- REQUIRED WORK: Search the records below for the string "Dubai", and report each line that contains it.

-- -- --

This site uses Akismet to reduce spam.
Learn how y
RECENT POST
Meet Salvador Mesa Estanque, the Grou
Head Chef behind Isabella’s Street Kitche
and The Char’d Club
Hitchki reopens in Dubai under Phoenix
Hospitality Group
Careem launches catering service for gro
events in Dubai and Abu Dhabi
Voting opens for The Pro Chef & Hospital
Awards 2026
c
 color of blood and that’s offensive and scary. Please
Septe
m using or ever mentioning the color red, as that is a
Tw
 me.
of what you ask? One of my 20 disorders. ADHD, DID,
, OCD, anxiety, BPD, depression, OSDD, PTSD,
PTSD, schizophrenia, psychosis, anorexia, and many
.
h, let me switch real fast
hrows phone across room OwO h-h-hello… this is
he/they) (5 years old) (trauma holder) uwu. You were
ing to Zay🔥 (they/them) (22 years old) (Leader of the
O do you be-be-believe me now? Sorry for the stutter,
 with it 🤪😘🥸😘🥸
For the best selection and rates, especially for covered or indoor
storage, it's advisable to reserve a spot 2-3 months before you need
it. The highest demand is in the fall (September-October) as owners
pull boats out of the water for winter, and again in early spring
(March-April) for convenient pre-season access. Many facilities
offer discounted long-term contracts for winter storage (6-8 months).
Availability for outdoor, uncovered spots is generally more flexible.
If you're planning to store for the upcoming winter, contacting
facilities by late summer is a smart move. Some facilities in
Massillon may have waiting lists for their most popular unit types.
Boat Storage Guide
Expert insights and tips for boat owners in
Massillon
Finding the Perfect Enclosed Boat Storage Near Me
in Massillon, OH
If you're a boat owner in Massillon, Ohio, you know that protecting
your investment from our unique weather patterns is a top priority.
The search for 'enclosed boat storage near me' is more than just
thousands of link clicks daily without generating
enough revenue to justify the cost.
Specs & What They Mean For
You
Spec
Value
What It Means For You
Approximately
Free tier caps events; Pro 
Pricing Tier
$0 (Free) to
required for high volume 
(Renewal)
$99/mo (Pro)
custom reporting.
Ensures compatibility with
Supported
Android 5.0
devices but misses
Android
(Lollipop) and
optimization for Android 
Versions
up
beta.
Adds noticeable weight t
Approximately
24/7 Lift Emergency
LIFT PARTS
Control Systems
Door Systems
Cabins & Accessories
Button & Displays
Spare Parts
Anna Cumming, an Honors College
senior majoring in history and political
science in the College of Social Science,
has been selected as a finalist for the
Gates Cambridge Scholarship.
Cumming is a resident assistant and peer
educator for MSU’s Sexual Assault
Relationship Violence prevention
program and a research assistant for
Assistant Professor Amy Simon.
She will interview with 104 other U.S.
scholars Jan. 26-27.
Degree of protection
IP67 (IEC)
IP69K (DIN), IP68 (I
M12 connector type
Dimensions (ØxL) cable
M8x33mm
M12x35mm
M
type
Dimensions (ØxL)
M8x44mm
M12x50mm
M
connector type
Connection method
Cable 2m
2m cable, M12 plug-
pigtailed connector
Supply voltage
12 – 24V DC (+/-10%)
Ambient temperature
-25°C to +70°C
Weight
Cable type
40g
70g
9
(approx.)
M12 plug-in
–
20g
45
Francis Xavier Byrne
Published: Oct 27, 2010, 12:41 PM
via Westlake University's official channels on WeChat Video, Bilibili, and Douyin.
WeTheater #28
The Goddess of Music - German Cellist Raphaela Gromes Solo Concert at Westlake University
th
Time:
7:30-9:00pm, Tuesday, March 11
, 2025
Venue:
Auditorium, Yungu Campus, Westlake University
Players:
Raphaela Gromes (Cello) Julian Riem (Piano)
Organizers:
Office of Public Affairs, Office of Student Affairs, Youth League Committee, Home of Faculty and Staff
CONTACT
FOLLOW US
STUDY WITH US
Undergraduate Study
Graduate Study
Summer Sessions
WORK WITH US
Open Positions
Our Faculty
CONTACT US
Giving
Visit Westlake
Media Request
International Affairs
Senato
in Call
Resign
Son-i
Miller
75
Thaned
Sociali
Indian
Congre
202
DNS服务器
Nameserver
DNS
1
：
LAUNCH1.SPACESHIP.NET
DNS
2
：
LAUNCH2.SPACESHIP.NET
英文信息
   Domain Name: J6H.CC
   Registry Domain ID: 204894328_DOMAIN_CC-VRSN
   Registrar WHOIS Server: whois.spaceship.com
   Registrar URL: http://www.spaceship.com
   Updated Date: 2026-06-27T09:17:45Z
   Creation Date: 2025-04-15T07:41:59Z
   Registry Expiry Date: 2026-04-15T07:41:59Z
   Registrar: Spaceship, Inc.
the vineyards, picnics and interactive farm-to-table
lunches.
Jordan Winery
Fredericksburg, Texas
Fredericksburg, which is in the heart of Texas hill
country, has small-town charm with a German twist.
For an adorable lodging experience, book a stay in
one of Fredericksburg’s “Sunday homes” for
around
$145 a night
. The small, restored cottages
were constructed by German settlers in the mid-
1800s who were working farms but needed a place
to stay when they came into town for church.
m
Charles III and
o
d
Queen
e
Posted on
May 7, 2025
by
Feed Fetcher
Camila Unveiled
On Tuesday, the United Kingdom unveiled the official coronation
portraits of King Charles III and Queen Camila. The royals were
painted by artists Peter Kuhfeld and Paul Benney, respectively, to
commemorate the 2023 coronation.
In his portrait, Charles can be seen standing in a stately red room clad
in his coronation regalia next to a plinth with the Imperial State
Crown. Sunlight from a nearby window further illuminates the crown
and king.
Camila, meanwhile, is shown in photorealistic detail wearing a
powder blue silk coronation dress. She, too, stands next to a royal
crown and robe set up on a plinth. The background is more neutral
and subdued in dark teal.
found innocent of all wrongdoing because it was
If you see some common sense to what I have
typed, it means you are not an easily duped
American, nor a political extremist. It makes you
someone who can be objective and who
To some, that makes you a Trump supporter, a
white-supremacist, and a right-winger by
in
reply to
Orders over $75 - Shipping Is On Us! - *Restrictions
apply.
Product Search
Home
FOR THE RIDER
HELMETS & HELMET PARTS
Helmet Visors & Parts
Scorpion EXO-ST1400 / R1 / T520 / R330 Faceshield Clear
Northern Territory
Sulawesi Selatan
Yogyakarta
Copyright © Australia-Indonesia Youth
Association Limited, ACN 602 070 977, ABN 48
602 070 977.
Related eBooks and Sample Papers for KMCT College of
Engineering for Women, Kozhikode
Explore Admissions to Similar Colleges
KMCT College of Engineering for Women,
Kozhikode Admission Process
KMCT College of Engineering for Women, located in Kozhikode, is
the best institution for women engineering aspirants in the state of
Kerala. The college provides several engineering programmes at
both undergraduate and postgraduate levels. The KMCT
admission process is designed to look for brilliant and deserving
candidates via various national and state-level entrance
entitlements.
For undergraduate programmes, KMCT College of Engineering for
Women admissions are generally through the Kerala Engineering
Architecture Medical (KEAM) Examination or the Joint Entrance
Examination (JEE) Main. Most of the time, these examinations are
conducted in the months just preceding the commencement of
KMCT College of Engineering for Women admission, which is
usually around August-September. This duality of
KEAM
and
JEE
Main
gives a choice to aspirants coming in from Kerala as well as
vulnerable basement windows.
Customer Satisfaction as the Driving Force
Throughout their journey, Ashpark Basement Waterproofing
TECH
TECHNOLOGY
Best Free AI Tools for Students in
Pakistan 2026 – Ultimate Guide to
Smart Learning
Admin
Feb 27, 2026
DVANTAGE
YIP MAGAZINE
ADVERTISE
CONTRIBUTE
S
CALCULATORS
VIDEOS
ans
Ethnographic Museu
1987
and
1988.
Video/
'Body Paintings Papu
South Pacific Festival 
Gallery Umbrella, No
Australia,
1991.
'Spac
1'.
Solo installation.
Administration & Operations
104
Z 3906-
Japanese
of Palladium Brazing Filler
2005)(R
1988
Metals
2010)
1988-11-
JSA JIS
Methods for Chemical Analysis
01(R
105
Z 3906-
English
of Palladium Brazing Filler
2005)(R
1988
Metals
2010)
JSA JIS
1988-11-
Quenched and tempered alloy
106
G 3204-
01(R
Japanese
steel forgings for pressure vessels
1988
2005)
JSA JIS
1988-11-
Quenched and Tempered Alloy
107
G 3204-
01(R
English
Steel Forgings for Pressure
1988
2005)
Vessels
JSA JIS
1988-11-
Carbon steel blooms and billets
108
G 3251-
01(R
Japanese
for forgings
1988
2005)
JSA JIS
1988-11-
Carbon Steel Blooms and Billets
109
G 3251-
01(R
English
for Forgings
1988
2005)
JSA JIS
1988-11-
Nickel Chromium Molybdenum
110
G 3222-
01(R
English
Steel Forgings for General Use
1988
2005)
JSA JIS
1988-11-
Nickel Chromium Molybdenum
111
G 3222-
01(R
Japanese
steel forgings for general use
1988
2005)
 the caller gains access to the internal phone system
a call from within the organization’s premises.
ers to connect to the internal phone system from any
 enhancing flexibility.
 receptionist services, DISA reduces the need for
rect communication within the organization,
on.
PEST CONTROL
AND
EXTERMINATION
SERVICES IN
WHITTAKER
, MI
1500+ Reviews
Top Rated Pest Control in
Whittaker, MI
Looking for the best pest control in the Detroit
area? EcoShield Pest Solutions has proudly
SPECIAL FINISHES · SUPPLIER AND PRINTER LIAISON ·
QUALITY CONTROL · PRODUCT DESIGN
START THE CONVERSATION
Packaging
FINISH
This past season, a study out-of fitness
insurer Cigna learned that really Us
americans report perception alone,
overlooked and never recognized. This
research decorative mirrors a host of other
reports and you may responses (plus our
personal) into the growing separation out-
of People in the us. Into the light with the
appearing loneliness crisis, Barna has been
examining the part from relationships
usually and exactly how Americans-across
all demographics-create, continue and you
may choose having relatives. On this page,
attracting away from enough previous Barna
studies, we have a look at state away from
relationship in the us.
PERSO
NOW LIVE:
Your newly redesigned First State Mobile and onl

-- -- --

- RESPONSE TO THE EXERCISE:
Hitchki reopens in Dubai under Phoenix
events in Dubai and Abu Dhabi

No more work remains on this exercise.